Rough eventually moved on to play for Hibernian in 1982 after 13 years at Thistle. However, he had no say on the destination when his departure finally came. “The club needed money,” he said. “Molly Stallon, the secretary, told me I had to come in to Firhill at five o’clock one evening. Peter Cormack, the manager, didn’t know anything about it. He told me: ‘I’ve just been told you’ve been sold to Hibs’.
“Back in those days we didn’t have agents, you couldn’t manipulate a move, you couldn’t say ‘right, I’m not playing’. It just didn’t work like that.”
So what does Rough think of Dedryck Boyata, who this week declined to play for Celtic in the Champions League qualifier against AEK Athens in Greece despite his manager Brendan Rodgers insisting the Belgian centre half was fit, and his conduct?

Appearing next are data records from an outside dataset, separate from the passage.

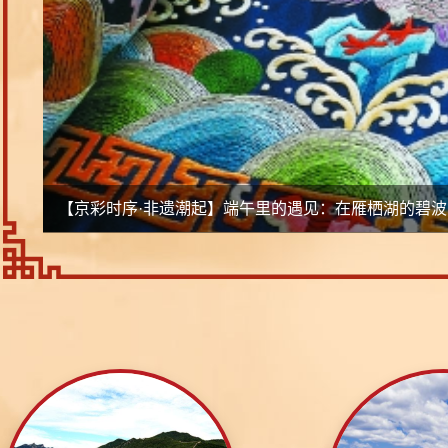
【京彩时序·非遗潮起】端午里的遇见：在雁栖湖的碧波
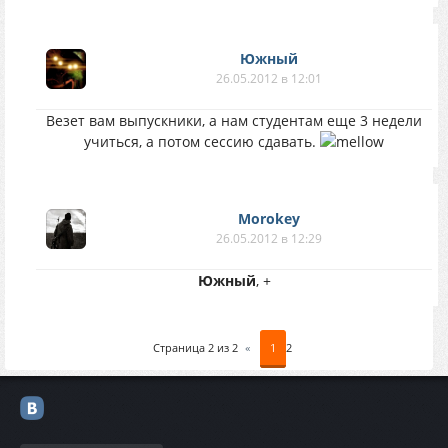
Южный
26.05.2012 в 12:01
Везет вам выпускники, а нам студентам еще 3 недели
учиться, а потом сессию сдавать.
Morokey
26.05.2012 в 12:29
Южный
, +
Страница
2
из
2
«
1
2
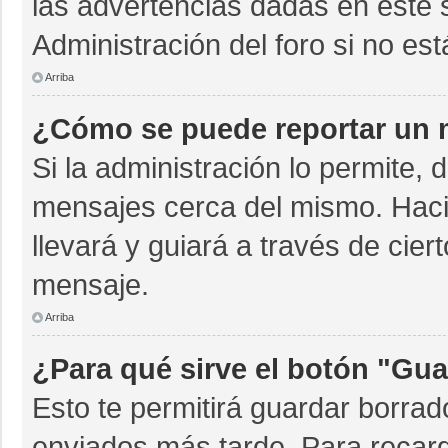
las advertencias dadas en este 
Administración del foro si no es
Arriba
¿Cómo se puede reportar un 
Si la administración lo permite, 
mensajes cerca del mismo. Hacien
llevará y guiará a través de cie
mensaje.
Arriba
¿Para qué sirve el botón "Gua
Esto te permitirá guardar borra
enviados más tarde. Para recarg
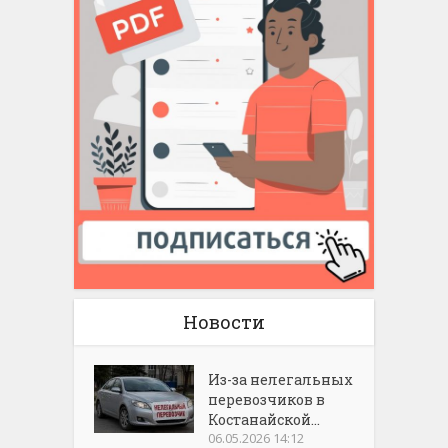
Новости
Из-за нелегальных
перевозчиков в
Костанайской...
06.05.2026 14:12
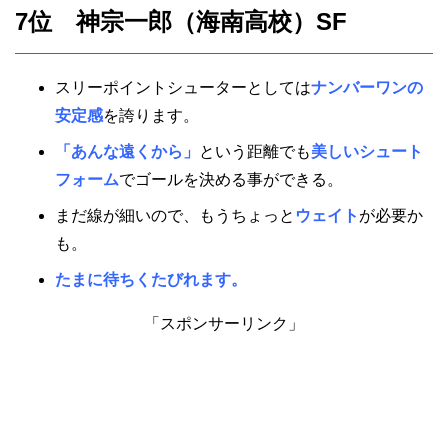
7位 神宗一郎（海南高校）SF
スリーポイントシューターとしては
ナンバーワンの
安定感
を誇ります。
「あんな遠くから」
という距離でも
美しいシュート
フォーム
でゴールを決める事ができる。
まだ線が細いので、もうちょっと
ウェイト
が必要か
も。
たまに待ちくたびれます。
「スポンサーリンク」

“For me, it all boils down to whether he was or wasn’t injured,” he said. “But you know what like players are now – a wee twinge in their leg means they’re not fit. How do you argue with them?”
Footballers practically needed to lose a limb to be excused from a big game when the man from the Gorbals plied his trade. “I played for Scotland against Belgium in 1979 with a broken toe after a horse stood on my foot,” he said.
“My wife had a horse and the day before the squad met up I took it out into a field. A rabbit ran out in front of it and it jumped up and landed on my foot.
“I went straight to Jock Stein and told him: ‘I’ve broken a bone in my foot!’ He said: ‘You’re playing!’ Somebody came up with an idea to cut a hole in my boot. Wee Jimmy Steele (the Scotland masseur) painted my sock black so nobody knew.”
Rough won the vast majority of his 53 international caps under Stein – no mean feat given the latter’s renowned disregard for goalkeepers - and shudders to think how the legendary manager would have handled the Boyata situation. “Jock would have kicked him down the biggest flight of stairs at Parkhead,” he said. “He would never have got away with that.”
Rough spent half a season at Celtic, the club he had grown up supporting, himself when he was 36. He only made seven appearances, but, unsurprisingly for such a glass-half-full character, loved every minute of it. Playing under Billy McNeill was a particular thrill.
“Billy was a fantastic guy,” he said. “He has never let me forget that he missed Celtic’s defeat to Thistle in the 1971 League Cup final. Every time I see him he says: ‘If I’d been playing that day it would have been different!’”
Dave McParland, the manager who oversaw that epic 4-1 triumph, died last month aged 83. Thistle didn’t allow his sad passing go unmarked. Rough and his cup-winning team mates returned to Firhill and led a minute’s applause before kick-off in their cup game against Morton.
Rough knows some things matter more down Maryhill way than money. “When we played it was all about pulling on that Thistle jersey, about putting a smile on the fans’ faces. The cash was incidental. It is just what it was.
“It was a love affair between me and Thistle.”